* _Brief_
The entries are to be reproduced verbatim, with all pictures omitted.
[[ Task data, beginning ]]
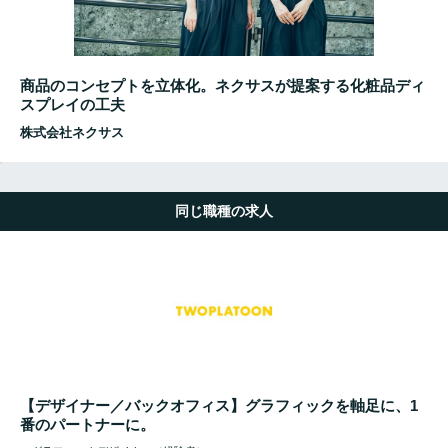
商品のコンセプトを立体化。ネクサスが提案する化粧品ディ
スプレイの工夫
株式会社ネクサス
同じ職種の求人
【デザイナー／バックオフィス】グラフィックを軸足に、1
番のパートナーに。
[[ Task data, end ]]
* _Result of the exercise_
商品のコンセプトを立体化。ネクサスが提案する化粧品ディ
スプレイの工夫
株式会社ネクサス
同じ職種の求人
【デザイナー／バックオフィス】グラフィックを軸足に、1
番のパートナーに。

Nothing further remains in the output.